═════ Records shown

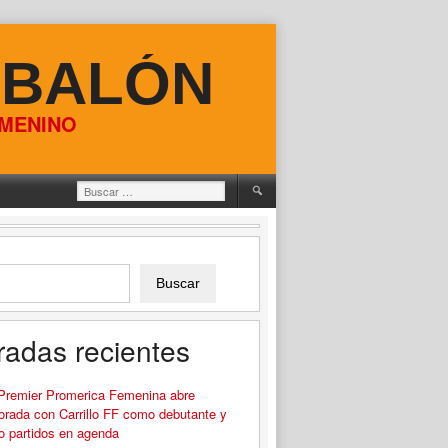
 BALÓN
EMENINO
Buscar:
Buscar
radas recientes
 Premier Promerica Femenina abre
rada con Carrillo FF como debutante y
o partidos en agenda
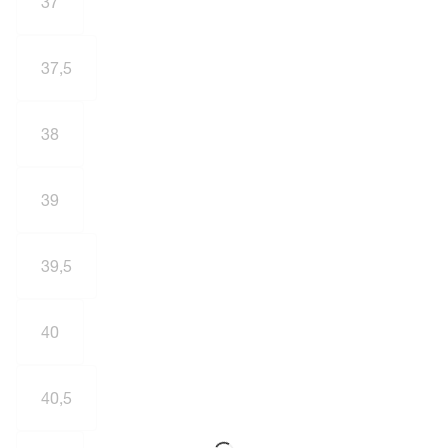
37
37,5
38
39
39,5
40
40,5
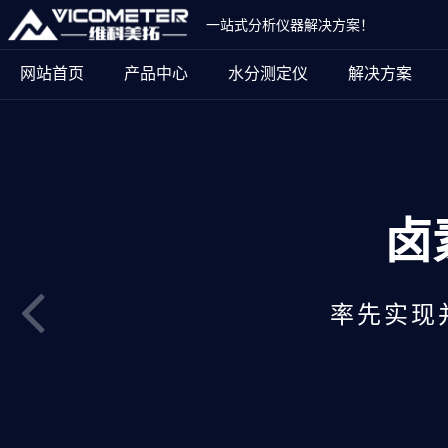
一站式分析仪器解决方案！
网站首页
产品中心
水分测定仪
解决方案
卤
率先实现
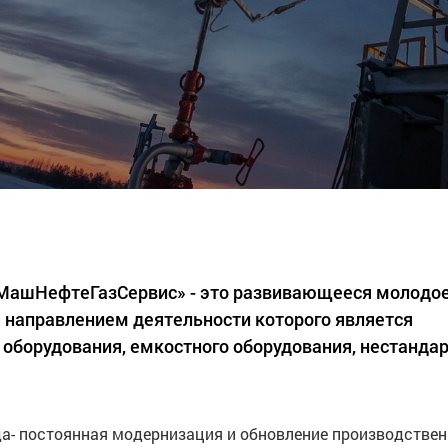
«МашНефтеГазСервис» - это развивающееся молодо
 направлением деятельности которого является
 оборудования, емкостного оборудования, нестанда
а- постоянная модернизация и обновление производстве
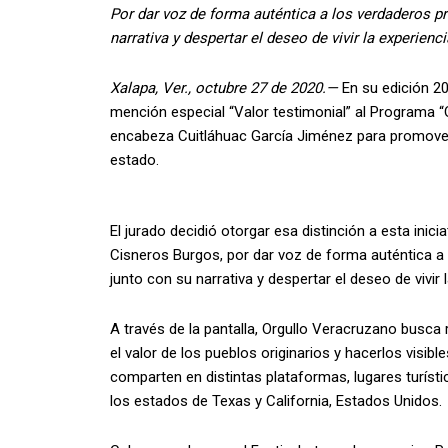
Por dar voz de forma auténtica a los verdaderos p
narrativa y despertar el deseo de vivir la experienci
Xalapa, Ver., octubre 27 de 2020.—
En su edición 202
mención especial “Valor testimonial” al Programa “
encabeza Cuitláhuac García Jiménez para promover la 
estado.
El jurado decidió otorgar esa distinción a esta inici
Cisneros Burgos, por dar voz de forma auténtica a
junto con su narrativa y despertar el deseo de vivir 
A través de la pantalla, Orgullo Veracruzano busca r
el valor de los pueblos originarios y hacerlos visi
comparten en distintas plataformas, lugares turíst
los estados de Texas y California, Estados Unidos.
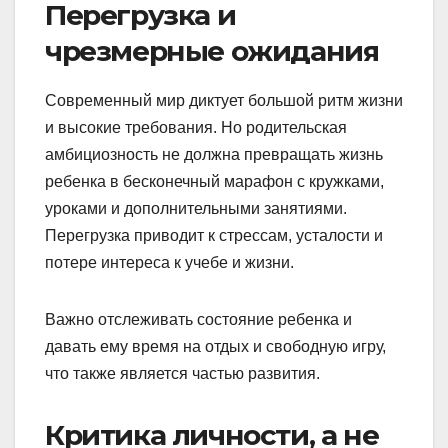
Перегрузка и
чрезмерные ожидания
Современный мир диктует большой ритм жизни
и высокие требования. Но родительская
амбициозность не должна превращать жизнь
ребенка в бесконечный марафон с кружками,
уроками и дополнительными занятиями.
Перегрузка приводит к стрессам, усталости и
потере интереса к учебе и жизни.
Важно отслеживать состояние ребенка и
давать ему время на отдых и свободную игру,
что также является частью развития.
Критика личности, а не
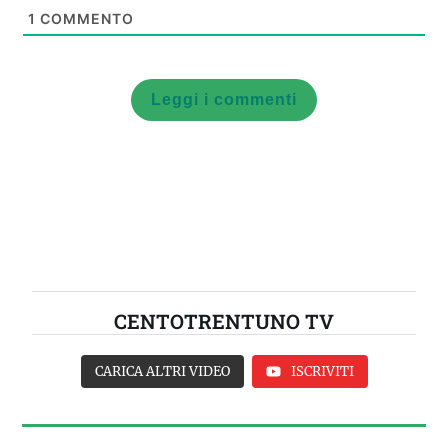
1
COMMENTO
Leggi i commenti
CENTOTRENTUNO TV
CARICA ALTRI VIDEO
ISCRIVITI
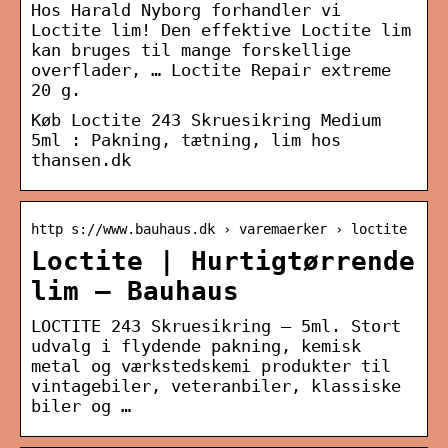
Hos Harald Nyborg forhandler vi
Loctite lim! Den effektive Loctite lim
kan bruges til mange forskellige
overflader, … Loctite Repair extreme
20 g.
Køb Loctite 243 Skruesikring Medium
5ml : Pakning, tætning, lim hos
thansen.dk
http s://www.bauhaus.dk › varemaerker › loctite
Loctite | Hurtigtørrende
lim – Bauhaus
LOCTITE 243 Skruesikring – 5ml. Stort
udvalg i flydende pakning, kemisk
metal og værkstedskemi produkter til
vintagebiler, veteranbiler, klassiske
biler og …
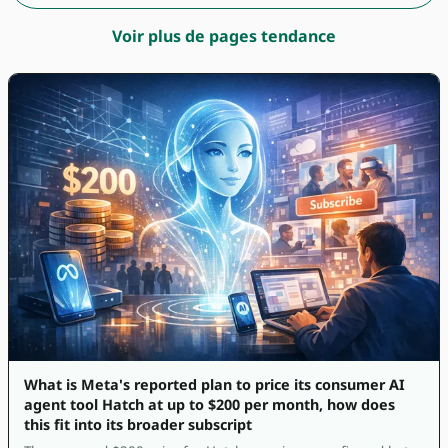
Voir plus de pages tendance
What is Meta's reported plan to price its consumer AI
agent tool Hatch at up to $200 per month, how does
this fit into its broader subscript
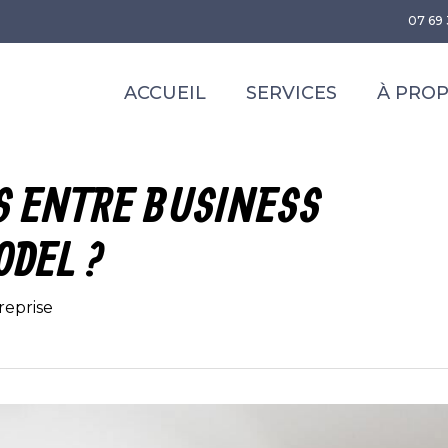
07 69 
ACCUEIL
SERVICES
À PRO
S ENTRE BUSINESS
ODEL ?
reprise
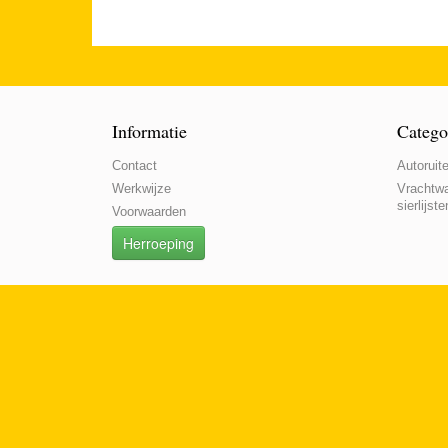
Informatie
Catego
Contact
Autoruite
Werkwijze
Vrachtwa
sierlijste
Voorwaarden
Herroeping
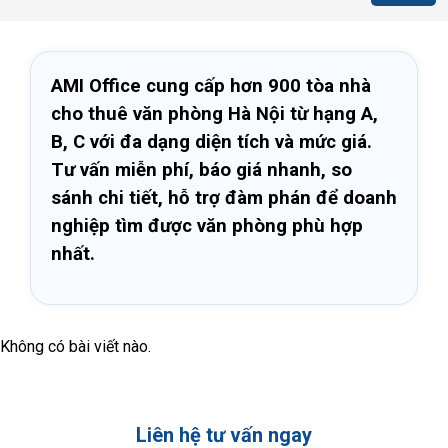
AMI Office cung cấp hơn 900 tòa nhà
cho thuê văn phòng Hà Nội từ hạng A,
B, C với đa dạng diện tích và mức giá.
Tư vấn miễn phí, báo giá nhanh, so
sánh chi tiết, hỗ trợ đàm phán để doanh
nghiệp tìm được văn phòng phù hợp
nhất.
Không có bài viết nào.
Liên hệ tư vấn ngay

══════════

Give the entries back verbatim and omit the images.

 BALÓN
EMENINO
Buscar:
Buscar
radas recientes
 Premier Promerica Femenina abre
rada con Carrillo FF como debutante y
o partidos en agenda
37
37,5
38
39
39,5
40
40,5
一站式分析仪器解决方案！
网站首页
产品中心
水分测定仪
解决方案
卤
率先实现
«МашНефтеГазСервис» - это развивающееся молодо
 направлением деятельности которого является
 оборудования, емкостного оборудования, нестанда
а- постоянная модернизация и обновление производстве
Por dar voz de forma auténtica a los verdaderos p
narrativa y despertar el deseo de vivir la experienci
Xalapa, Ver., octubre 27 de 2020.—
En su edición 202
mención especial “Valor testimonial” al Programa “
encabeza Cuitláhuac García Jiménez para promover la 
estado.
El jurado decidió otorgar esa distinción a esta inici
Cisneros Burgos, por dar voz de forma auténtica a
junto con su narrativa y despertar el deseo de vivir 
A través de la pantalla, Orgullo Veracruzano busca r
el valor de los pueblos originarios y hacerlos visi
comparten en distintas plataformas, lugares turíst
los estados de Texas y California, Estados Unidos.
Перегрузка и
чрезмерные ожидания
Современный мир диктует большой ритм жизни
и высокие требования. Но родительская
амбициозность не должна превращать жизнь
ребенка в бесконечный марафон с кружками,
уроками и дополнительными занятиями.
Перегрузка приводит к стрессам, усталости и
потере интереса к учебе и жизни.
Важно отслеживать состояние ребенка и
давать ему время на отдых и свободную игру,
что также является частью развития.
Критика личности, а не
1
COMMENTO
Leggi i commenti
CENTOTRENTUNO TV
CARICA ALTRI VIDEO
ISCRIVITI
Hos Harald Nyborg forhandler vi
Loctite lim! Den effektive Loctite lim
kan bruges til mange forskellige
overflader, … Loctite Repair extreme
20 g.
Køb Loctite 243 Skruesikring Medium
5ml : Pakning, tætning, lim hos
thansen.dk
http s://www.bauhaus.dk › varemaerker › loctite
Loctite | Hurtigtørrende
lim – Bauhaus
LOCTITE 243 Skruesikring – 5ml. Stort
udvalg i flydende pakning, kemisk
metal og værkstedskemi produkter til
vintagebiler, veteranbiler, klassiske
biler og …
Voir plus de pages tendance
What is Meta's reported plan to price its consumer AI
agent tool Hatch at up to $200 per month, how does
this fit into its broader subscript
07 69 
ACCUEIL
SERVICES
À PRO
S ENTRE BUSINESS
ODEL ?
reprise
Informatie
Catego
Contact
Autoruite
Werkwijze
Vrachtwa
sierlijste
Voorwaarden
Herroeping
AMI Office cung cấp hơn 900 tòa nhà
cho thuê văn phòng Hà Nội từ hạng A,
B, C với đa dạng diện tích và mức giá.
Tư vấn miễn phí, báo giá nhanh, so
sánh chi tiết, hỗ trợ đàm phán để doanh
nghiệp tìm được văn phòng phù hợp
nhất.
Không có bài viết nào.
Liên hệ tư vấn ngay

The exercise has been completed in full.